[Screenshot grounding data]
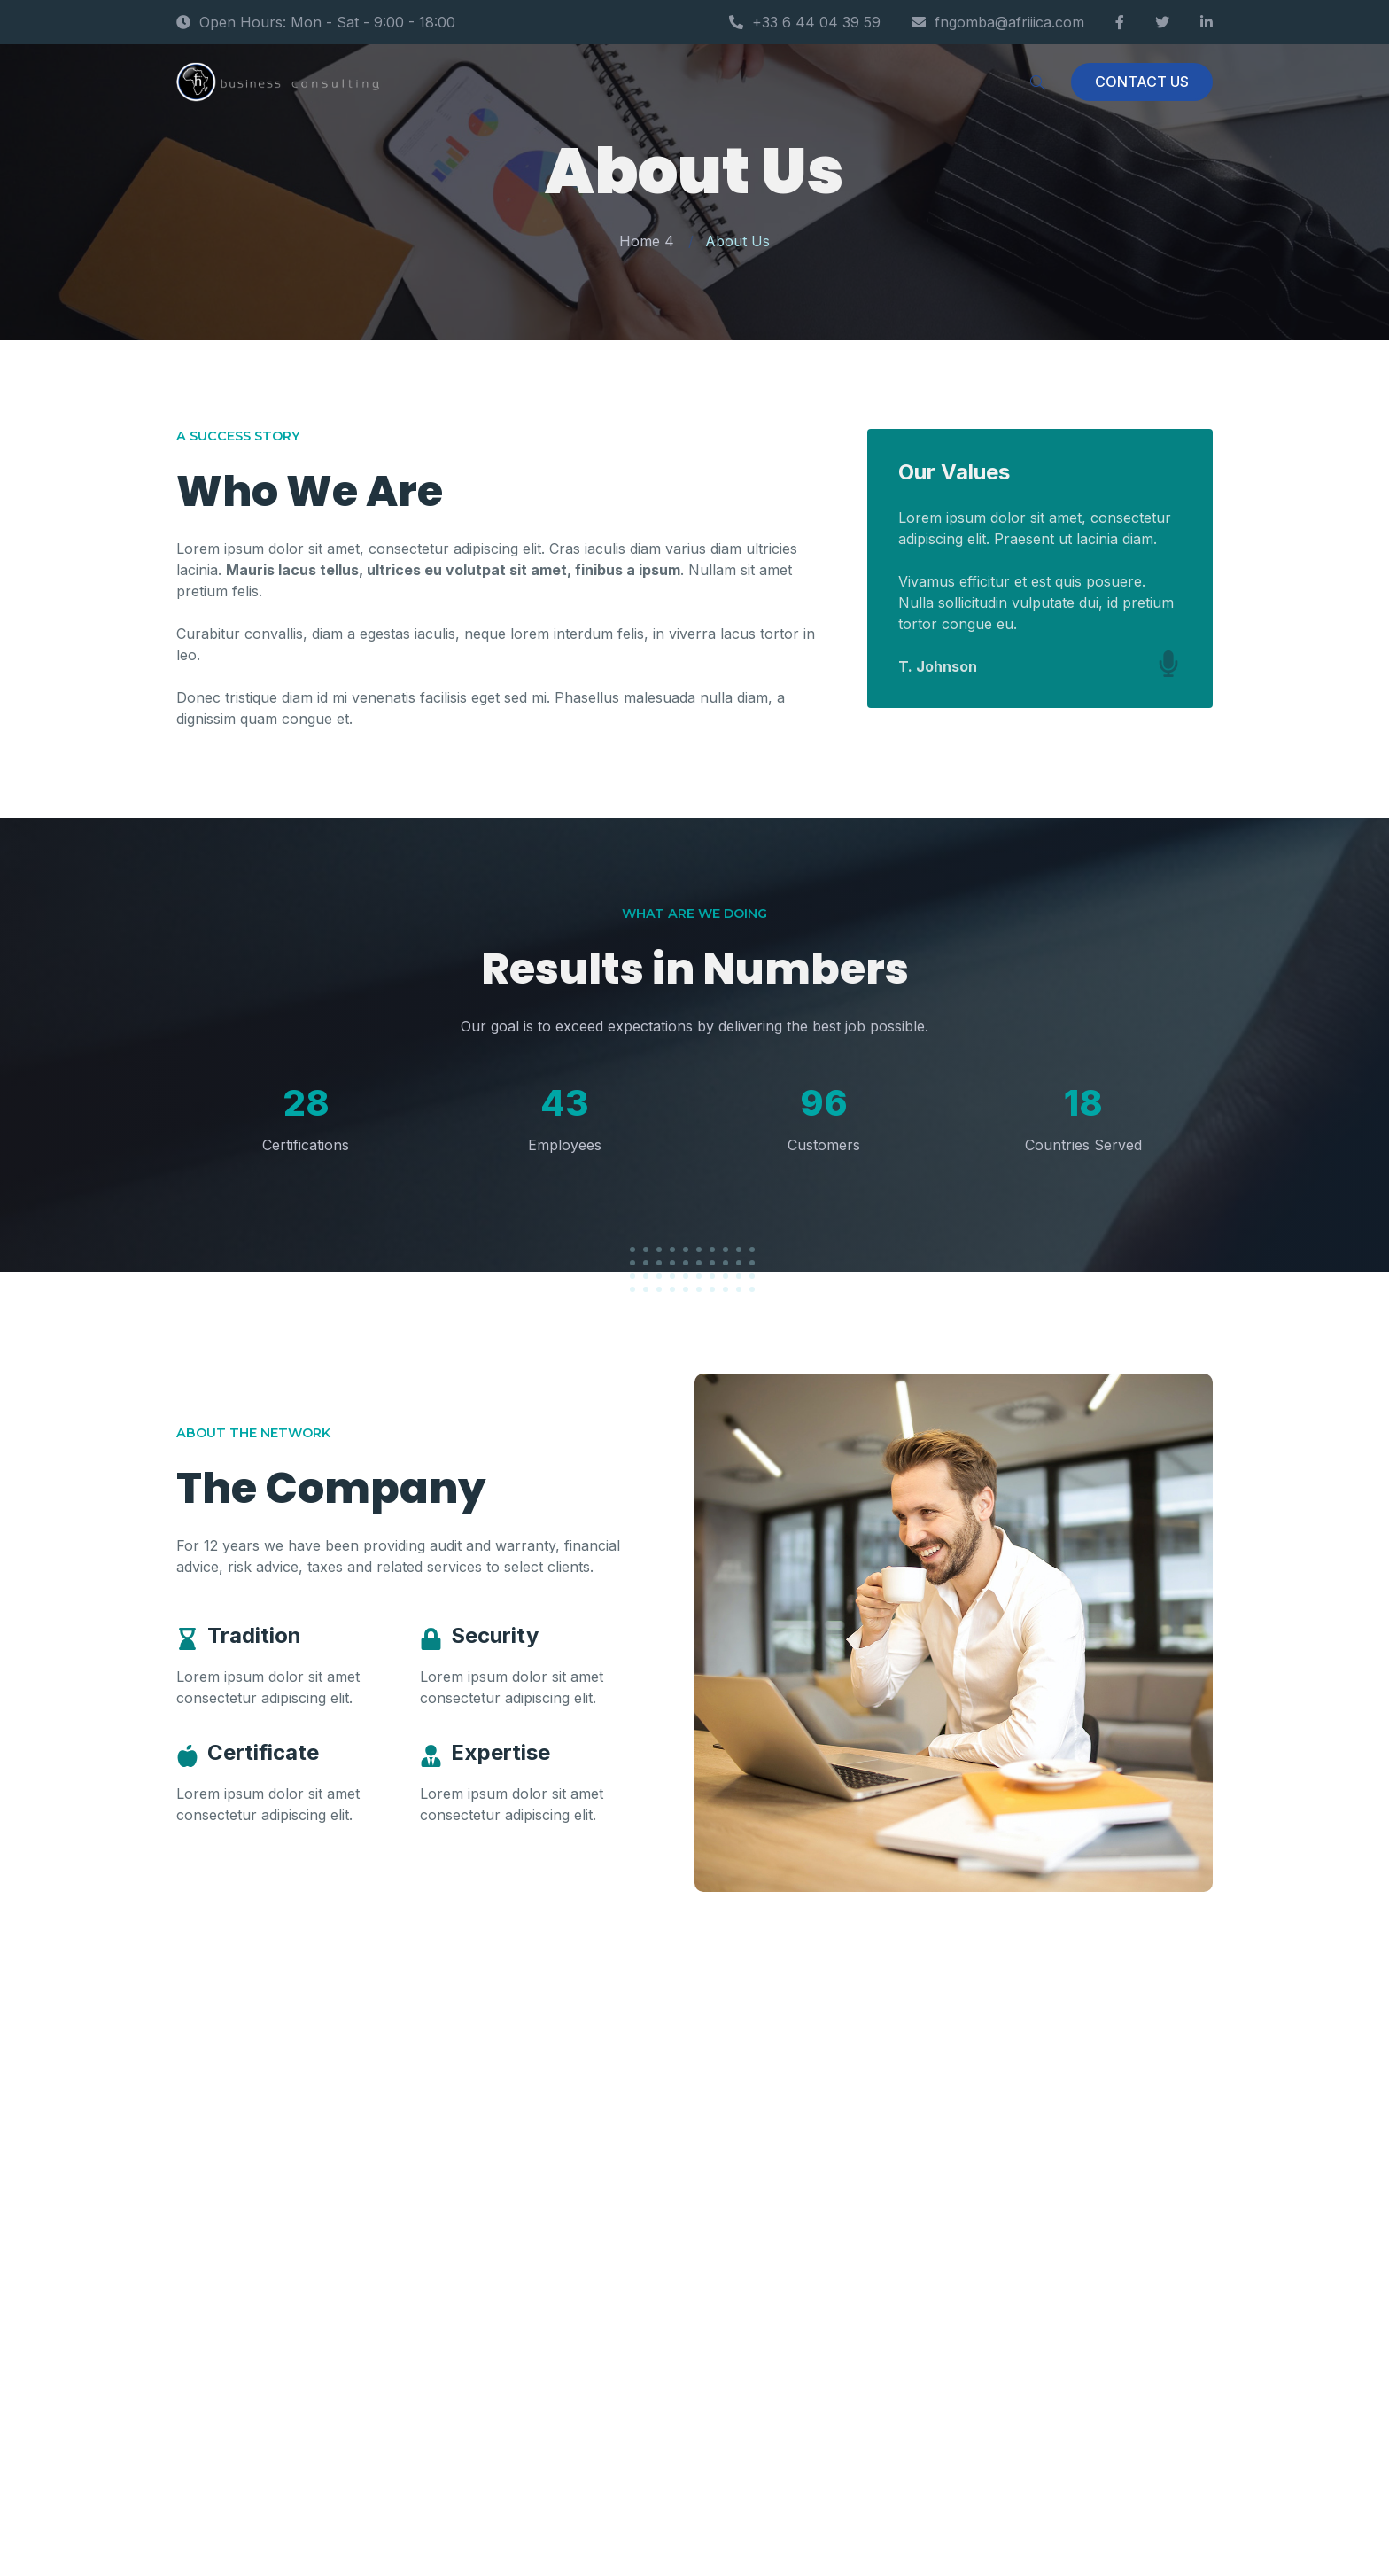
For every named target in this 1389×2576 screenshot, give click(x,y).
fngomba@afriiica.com (998, 22)
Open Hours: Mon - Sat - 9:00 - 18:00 (315, 22)
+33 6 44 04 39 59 (805, 22)
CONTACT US (1142, 81)
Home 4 (646, 241)
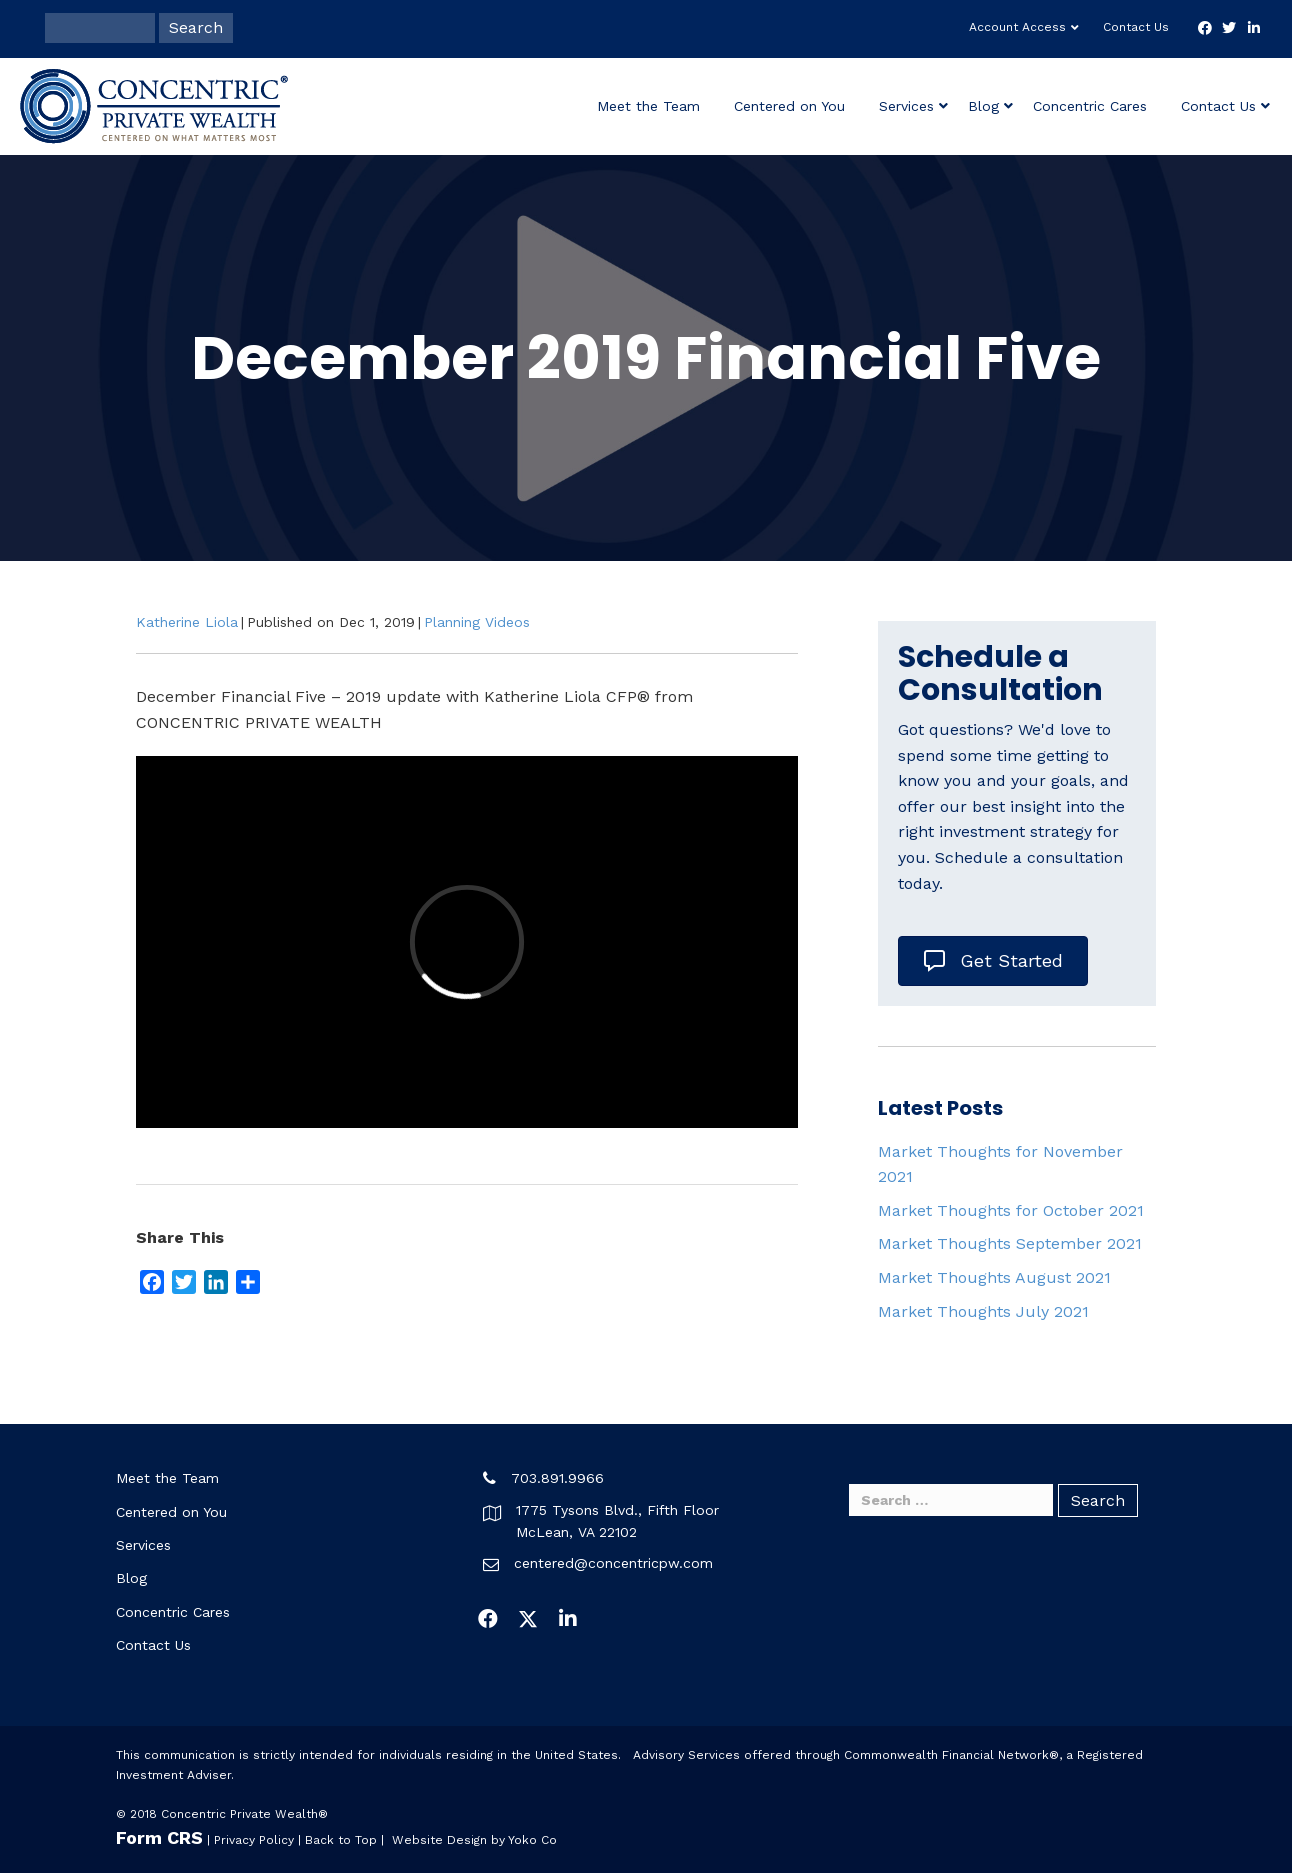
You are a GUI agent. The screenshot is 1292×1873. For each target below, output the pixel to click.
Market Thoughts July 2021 (983, 1311)
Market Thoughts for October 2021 (1011, 1210)
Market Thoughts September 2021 (1010, 1243)
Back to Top (341, 1840)
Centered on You (789, 106)
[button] (488, 1619)
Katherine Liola (187, 622)
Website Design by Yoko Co (474, 1840)
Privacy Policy (254, 1840)
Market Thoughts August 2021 (994, 1277)
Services (906, 106)
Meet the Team (648, 106)
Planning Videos (477, 622)
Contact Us (1136, 27)
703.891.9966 (557, 1478)
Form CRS (159, 1837)
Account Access (1017, 27)
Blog (983, 106)
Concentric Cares (1090, 106)
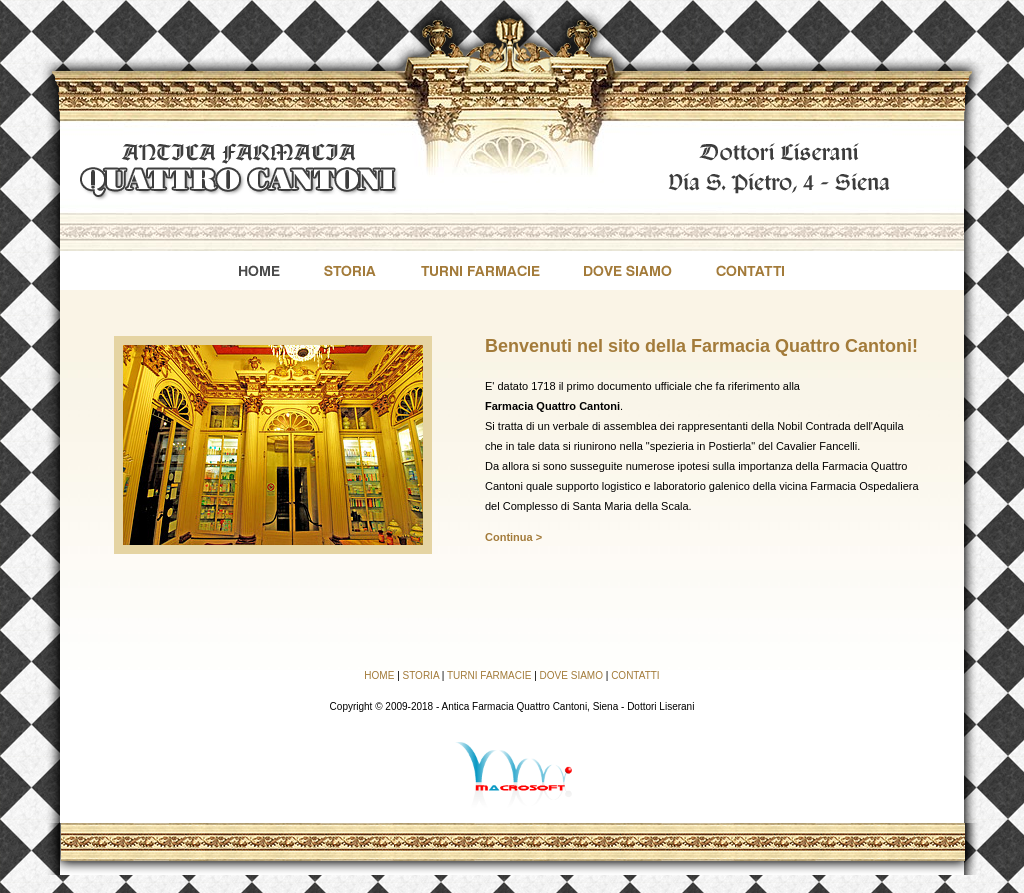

▶ Task goal
Once a line of the records is found to contain "Thoughts", copy it out.

▶ Result of this task
Market Thoughts July 2021 (983, 1311)
Market Thoughts for October 2021 (1011, 1210)
Market Thoughts September 2021 (1010, 1243)
Market Thoughts August 2021 (994, 1277)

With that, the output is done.